I get the Nick Cave devotion now. I mean, as a concept I’ve always thought Cave was cool, but his records never moved me all that deeply and the film he wrote (The Proposition) had probably affected me more than any song he’d ever sung. Seeing Cave live, though, is a far different experience. It’s like a Springsteen rock ‘n’ roll communion, except for sort of people who own complete Leonard Cohen poetry collections. Live, Cave’s an intuitive, showy, sleazy, Vegas-y, hearty and genuine showman who’s personal connection to his audience is amazing to behold. Also, the bold noise The Bad Seeds make feels like they’re subverting the whole idea of “arena” rock, which is delicious in its way.

6) Destroyer @ Phoenix Concert Theatre, January 22, 2018 (#103 on the list)

I wasn’t sure what to expect from this show, but I was very pleasantly surprised by what it was — an eight-piece jazz/prog/lounge art freakout that featured Dan Bejar flanked by a saxophonist and trumpeter who took turns adding their own wig outs throughout the set. The set list was mainly the new album ken and Kaputt so I was pretty keen because those are the two best Destroyer albums. It was all around a totally rewarding night.

5) Frank Turner @ Phoenix Concert Theatre, September 20, 2018 (unrated)

There are a lot of acts out there trying to pull off the Springsteen working man rock thing. Unfortunately, most of them only rate as photocopies of photocopies of The Boss. Turner’s not like that. He’s got his own rock-punk posi-gospel thing going down and, paradoxically, because of that Turner’s show is probably the closest to a Springsteen-like musical sermon I’ve seen from the younger generation.

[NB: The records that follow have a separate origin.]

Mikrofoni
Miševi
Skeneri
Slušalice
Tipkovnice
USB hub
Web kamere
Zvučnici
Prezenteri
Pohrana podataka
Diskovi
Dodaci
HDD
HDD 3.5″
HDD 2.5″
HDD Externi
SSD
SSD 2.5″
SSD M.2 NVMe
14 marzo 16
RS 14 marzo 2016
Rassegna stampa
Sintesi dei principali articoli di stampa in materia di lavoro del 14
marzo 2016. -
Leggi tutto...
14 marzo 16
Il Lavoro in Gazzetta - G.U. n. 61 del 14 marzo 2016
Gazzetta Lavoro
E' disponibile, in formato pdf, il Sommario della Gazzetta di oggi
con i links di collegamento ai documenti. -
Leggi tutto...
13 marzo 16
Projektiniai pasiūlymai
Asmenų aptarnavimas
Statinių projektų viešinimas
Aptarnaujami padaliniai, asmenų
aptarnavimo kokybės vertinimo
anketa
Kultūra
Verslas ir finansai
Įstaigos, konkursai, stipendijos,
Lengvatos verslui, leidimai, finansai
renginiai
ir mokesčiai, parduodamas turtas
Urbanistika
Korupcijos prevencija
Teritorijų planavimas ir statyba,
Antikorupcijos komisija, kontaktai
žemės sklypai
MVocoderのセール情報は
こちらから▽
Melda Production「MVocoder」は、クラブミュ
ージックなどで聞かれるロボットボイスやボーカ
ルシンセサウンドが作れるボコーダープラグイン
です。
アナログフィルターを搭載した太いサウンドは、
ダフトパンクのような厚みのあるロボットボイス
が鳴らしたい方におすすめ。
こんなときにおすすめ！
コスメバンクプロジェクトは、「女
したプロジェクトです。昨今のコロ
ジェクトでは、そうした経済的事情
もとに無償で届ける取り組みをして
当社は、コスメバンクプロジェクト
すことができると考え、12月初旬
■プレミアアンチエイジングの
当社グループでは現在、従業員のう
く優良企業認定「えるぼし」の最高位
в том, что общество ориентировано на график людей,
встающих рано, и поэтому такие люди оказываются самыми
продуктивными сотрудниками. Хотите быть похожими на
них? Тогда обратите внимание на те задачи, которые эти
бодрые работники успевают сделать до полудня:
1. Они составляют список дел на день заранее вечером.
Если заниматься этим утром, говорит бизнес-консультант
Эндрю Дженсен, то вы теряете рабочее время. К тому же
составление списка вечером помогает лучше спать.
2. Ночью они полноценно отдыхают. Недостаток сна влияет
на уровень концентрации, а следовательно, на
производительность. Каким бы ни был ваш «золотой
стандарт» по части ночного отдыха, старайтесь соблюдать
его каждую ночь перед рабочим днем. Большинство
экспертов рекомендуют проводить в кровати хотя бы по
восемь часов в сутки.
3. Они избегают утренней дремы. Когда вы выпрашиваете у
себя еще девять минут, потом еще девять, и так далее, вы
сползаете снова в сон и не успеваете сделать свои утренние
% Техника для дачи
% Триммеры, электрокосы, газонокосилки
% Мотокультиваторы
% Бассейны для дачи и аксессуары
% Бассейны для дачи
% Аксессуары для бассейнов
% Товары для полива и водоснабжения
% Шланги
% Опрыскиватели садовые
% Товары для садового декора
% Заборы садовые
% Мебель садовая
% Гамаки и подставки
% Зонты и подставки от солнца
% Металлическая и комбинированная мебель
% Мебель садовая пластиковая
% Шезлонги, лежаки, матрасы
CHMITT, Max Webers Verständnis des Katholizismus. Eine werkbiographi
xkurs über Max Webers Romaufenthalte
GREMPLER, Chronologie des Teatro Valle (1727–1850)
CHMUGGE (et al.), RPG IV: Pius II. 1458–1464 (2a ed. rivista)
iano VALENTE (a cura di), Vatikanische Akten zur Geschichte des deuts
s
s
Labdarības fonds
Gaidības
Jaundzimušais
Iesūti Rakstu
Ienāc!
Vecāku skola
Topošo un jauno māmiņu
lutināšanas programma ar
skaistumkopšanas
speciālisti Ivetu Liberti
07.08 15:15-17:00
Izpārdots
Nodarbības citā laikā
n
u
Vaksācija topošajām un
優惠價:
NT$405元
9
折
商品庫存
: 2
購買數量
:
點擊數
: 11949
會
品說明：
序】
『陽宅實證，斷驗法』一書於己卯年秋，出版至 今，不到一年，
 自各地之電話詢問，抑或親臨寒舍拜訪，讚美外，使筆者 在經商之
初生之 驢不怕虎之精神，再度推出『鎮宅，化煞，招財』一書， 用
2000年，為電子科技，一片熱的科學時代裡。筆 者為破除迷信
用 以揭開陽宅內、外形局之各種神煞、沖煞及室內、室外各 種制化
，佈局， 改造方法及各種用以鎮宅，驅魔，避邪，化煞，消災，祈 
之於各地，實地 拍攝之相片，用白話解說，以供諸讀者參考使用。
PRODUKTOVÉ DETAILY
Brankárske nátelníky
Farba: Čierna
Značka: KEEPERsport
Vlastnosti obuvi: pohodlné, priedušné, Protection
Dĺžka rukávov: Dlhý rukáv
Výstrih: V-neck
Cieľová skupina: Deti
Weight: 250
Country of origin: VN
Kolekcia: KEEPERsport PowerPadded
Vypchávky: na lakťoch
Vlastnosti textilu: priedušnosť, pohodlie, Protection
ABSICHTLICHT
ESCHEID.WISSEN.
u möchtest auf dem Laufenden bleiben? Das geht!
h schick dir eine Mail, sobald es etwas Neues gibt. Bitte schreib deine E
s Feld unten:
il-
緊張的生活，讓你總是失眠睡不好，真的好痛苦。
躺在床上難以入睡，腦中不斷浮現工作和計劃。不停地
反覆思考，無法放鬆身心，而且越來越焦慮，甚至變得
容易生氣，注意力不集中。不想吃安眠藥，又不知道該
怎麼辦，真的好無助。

4) The Pursuit of Happiness @ Supermarket, October 4, 2018 (unrated)

In the last few years I’ve managed to catch a number of ’80s Can-Rock heroes (Northern Pikes, Crash Vegas, Slow) I had never listed because I never realistically thought there’d ever be a chance to see any of them ever play again. When TPOH got back together to play a show to support the reissue of their perfect Love Junk album I put on the rare (for me) industry hustle to get into the small club show. It worked and I got to witness some of my all-time favourites (“Consciousness Raising As A Social Tool,” “I’m An Adult Now,” “Beautiful White”).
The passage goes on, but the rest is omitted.